Carbon offset is a method of controlling carbon dioxide emissions by counteracting emissions with another action that reduces carbon dioxide in the atmosphere. There are a variety of means to reduce carbon dioxide in the atmosphere such as planting trees or using carbon capture alternatives. Organizations decide to buy carbon offsets when reducing emissions from their respective ventures are more expensive and difficult than paying to reduce carbon dioxide in the atmosphere elsewhere.
Carbon offsets emerge from government regulations usually in the form of cap-and-trade schemes or as a voluntary system. A voluntary system develops when carbon emitters in a market begin standardizing the use of carbon offsets out of corporate responsibility and pressure from consumers.

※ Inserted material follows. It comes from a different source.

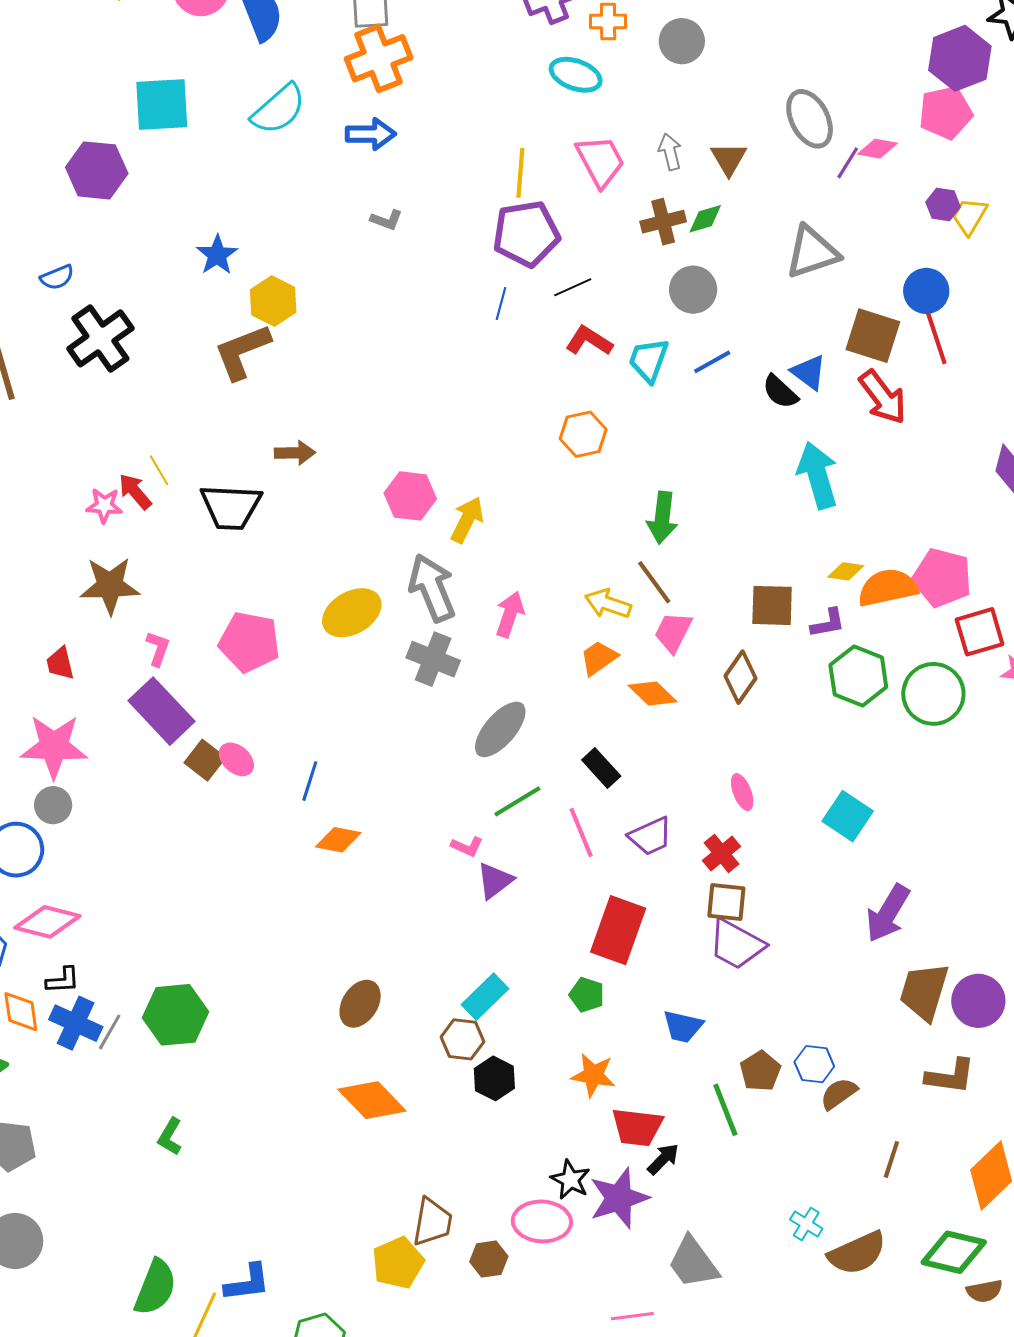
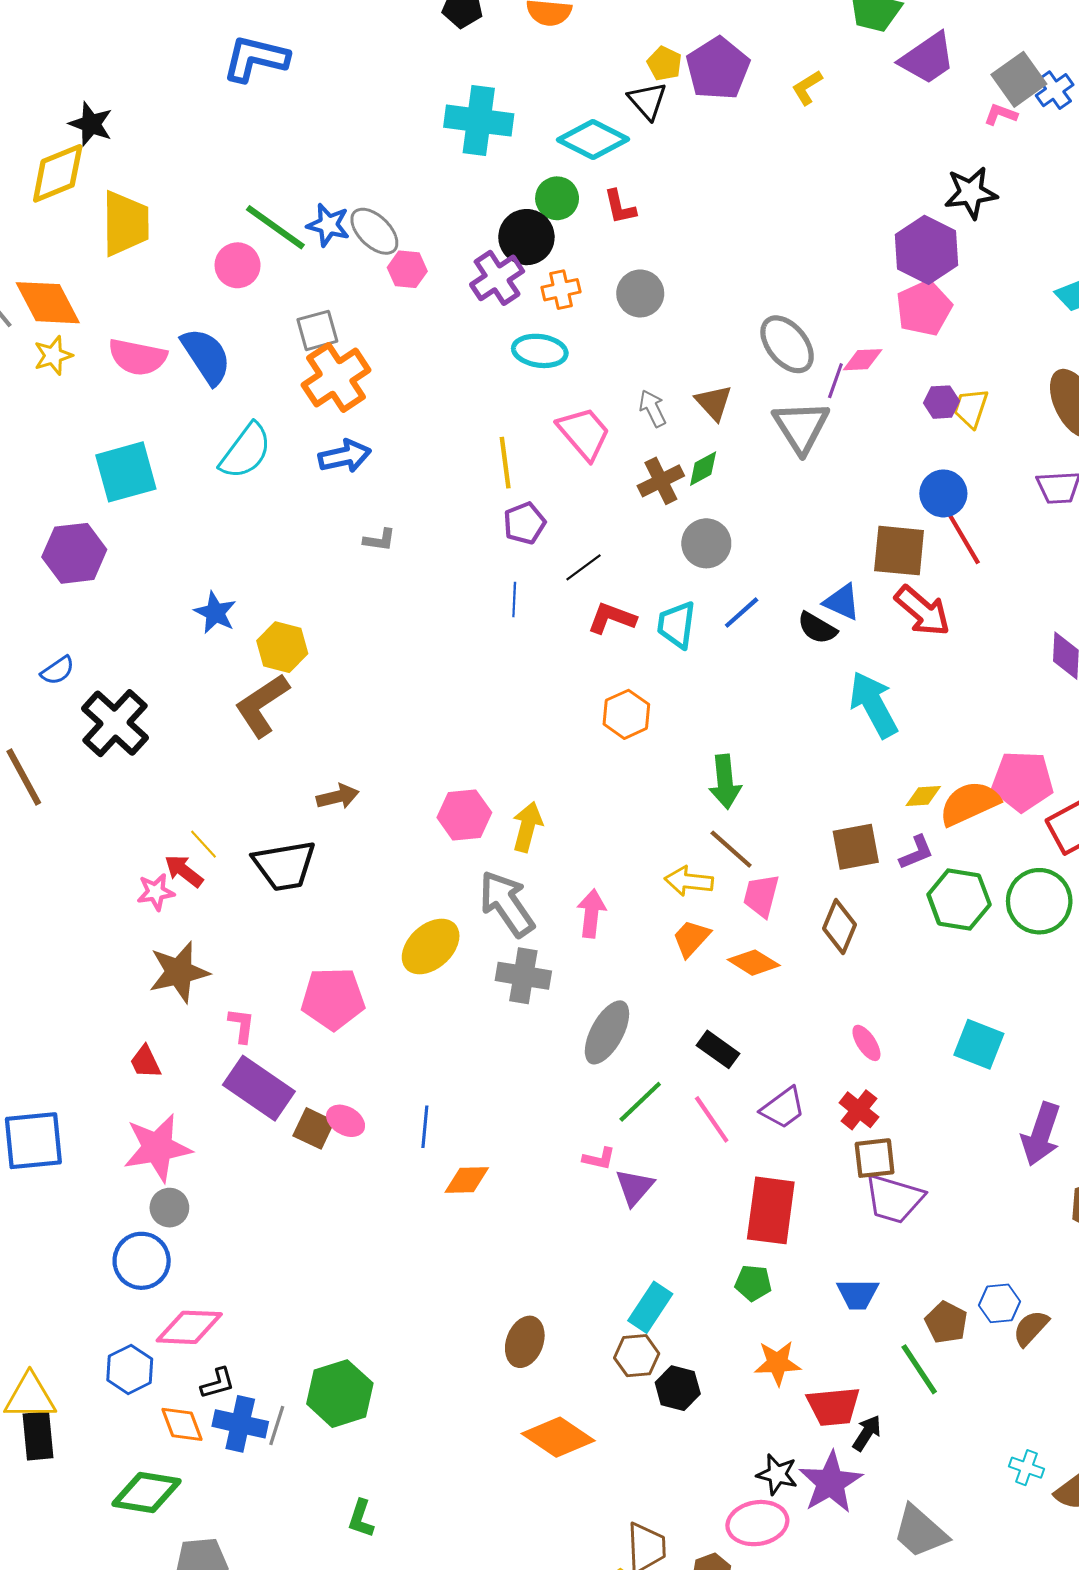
purple pentagon: (526, 234) -> (524, 523), size x0.6
gray triangle: (812, 252) -> (801, 427), moved, turned -32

In the United States, the majority of carbon offsets are voluntary, but there are some cap-and-trade systems for different sectors. Congress has considered a broad national cap-and-trade for all emissions in the past, but currently, the Congress has only enacted cap-and-trade systems for a few specific areas such as sulfur dioxide. Many states also have similar systems for specific sectors such as energy. California has an economy-wide cap-and-trade system that applies to 85% of emission generating activities within the state, and this system gradually reduces the emissions cap until being 80% below 1990 emission levels by 2050.
Globally, most governments use cap-and-trade systems such as the EU cap-and-trade system (EU ETS) which limits the emissions on 45% of emission generating activities across the whole EU.